The third grant, for $1.09 million, has been awarded to the Liverpool School of Tropical Medicine and the University of Liverpool's collaboration with Eisai to investigate new drug compounds against Wolbachia bacteria. These bacteria work in concert with many parasitic roundworms, or filaria, and thus play a role in parasitic diseases like elephantiasis and river blindness (onchocerciasis), which together afflict more than 150 million people. Anti-Wolbachia therapy using the antibiotic doxycycline has proven safer and more effective than existing anti-filarial drugs in field trials held in recent years. However, the doxycycline requires four to six weeks of daily treatment course, and it is potentially harmful for young children and pregnant women.
To date, the screening of more than 10,000 potential anti-Wolbachia compounds has revealed about 50 potential targets, leading to identification of about six types of molecules with anti-infective potential. Researchers will focus on two of these proposed chemical groups. The grantees plan a 12-month, head-to-head comparison of the two leading chemical types, with the goal of identifying a single candidate for potential drug development within one to two years.
GHIT also announced additional funding of $5.65 million for work on a novel vaccine candidate to combat tuberculosis co-developed by the National Institute of Biomedical Innovation, Japan’s Create Vaccine and Aeras, an international nonprofit biotech based in Washington, DC. GHIT provided the partnership an initial grant of $700,000 for this work in November 2013. The additional funding will allow for further preclinical development to advance to a phase I clinical trial to test its safety and immunogenicity. The vaccine candidate is focused on enhancing mucosal immunity to act as the first line of resistance against infection with tuberculosis, the first to target the patient's mucous membranes to keep TB from making an entry into the lungs. BCG was invented nearly 90 years ago and provides insufficient protection to teenagers and adults, the group with the highest TB burden.

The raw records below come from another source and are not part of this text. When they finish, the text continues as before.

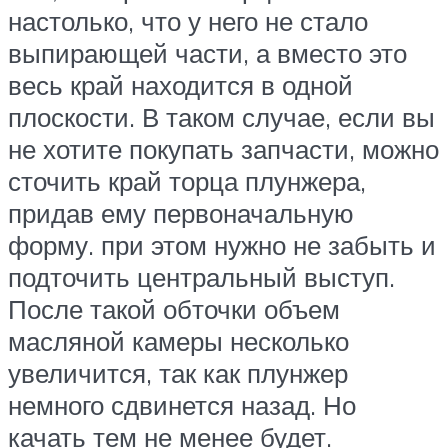
настолько, что у него не стало
выпирающей части, а вместо это
весь край находится в одной
плоскости. В таком случае, если вы
не хотите покупать запчасти, можно
сточить край торца плунжера,
придав ему первоначальную
форму. при этом нужно не забыть и
подточить центральный выступ.
После такой обточки объем
масляной камеры несколько
увеличится, так как плунжер
немного сдвинется назад. Но
качать тем не менее будет.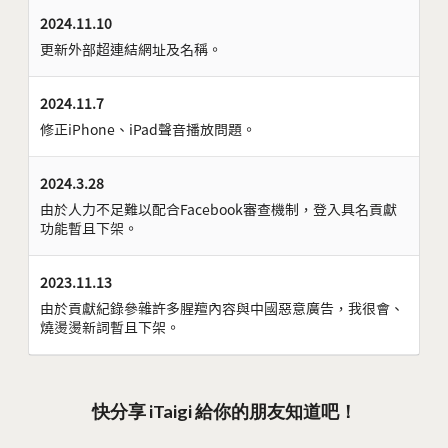
2024.11.10
更新外部超連結網址及名稱。
2024.11.7
修正iPhone、iPad聲音播放問題。
2024.3.28
由於人力不足難以配合Facebook審查機制，登入具名貢獻
功能暫且下架。
2023.11.13
由於貢獻紀錄參雜許多腥羶內容與中國惡意廣告，我很會、
燒燙燙新詞暫且下架。
快分享 iTaigi 給你的朋友知道吧！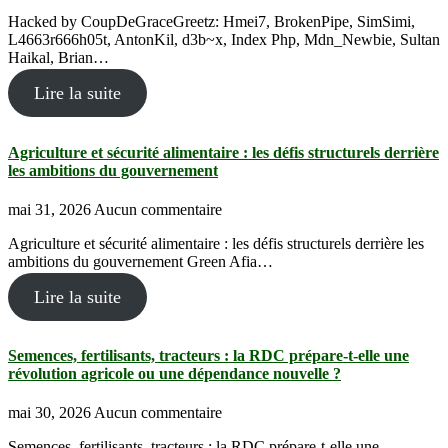
Hacked by CoupDeGraceGreetz: Hmei7, BrokenPipe, SimSimi,
L4663r666h05t, AntonKil, d3b~x, Index Php, Mdn_Newbie, Sultan
Haikal, Brian…
Lire la suite
Agriculture et sécurité alimentaire : les défis structurels derrière
les ambitions du gouvernement
mai 31, 2026
Aucun commentaire
Agriculture et sécurité alimentaire : les défis structurels derrière les
ambitions du gouvernement Green Afia…
Lire la suite
Semences, fertilisants, tracteurs : la RDC prépare-t-elle une
révolution agricole ou une dépendance nouvelle ?
mai 30, 2026
Aucun commentaire
Semences, fertilisants, tracteurs : la RDC prépare-t-elle une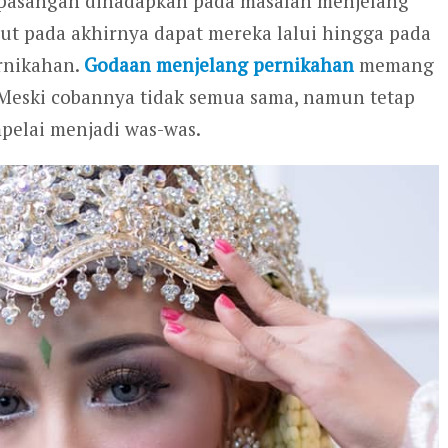
a pasangan dihadapkan pada masalah menjelang
ut pada akhirnya dapat mereka lalui hingga pada
rnikahan.
Godaan menjelang pernikahan
memang
 Meski cobannya tidak semua sama, namun tetap
pelai menjadi was-was.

The GHIT Fund's Hit-to-Lead Platform provides a budget of $2.2 million over a period of two years with the goal of converting drug “hits” from the compound libraries of Japanese pharmaceutical companies into “lead compounds”—chemicals that show promise as anti-infectives but likely require further chemical modification before they can be tested as human drugs. This new program will help researchers find promising drug compounds that can fight deadly and debilitating infectious diseases.
“Japanese pharmaceutical companies and research institutes have considerable resources—including compound libraries that have yet to be screened to see what they might have to offer for infectious diseases like malaria, tuberculosis and neglected diseases,” said Kiyoshi Kurokawa, chair of the board of the GHIT Fund. “The Hit-to-Lead Platform will expand the drug pipeline for these diseases by bringing forward compounds that have not been previously screened or that are known to target mechanisms of action in a new and more effective way.”
The Hit-to-Lead Platform will essentially provide a bridge from early drug discovery into GHIT's typical grant phase, which begins with the optimization of these lead compounds.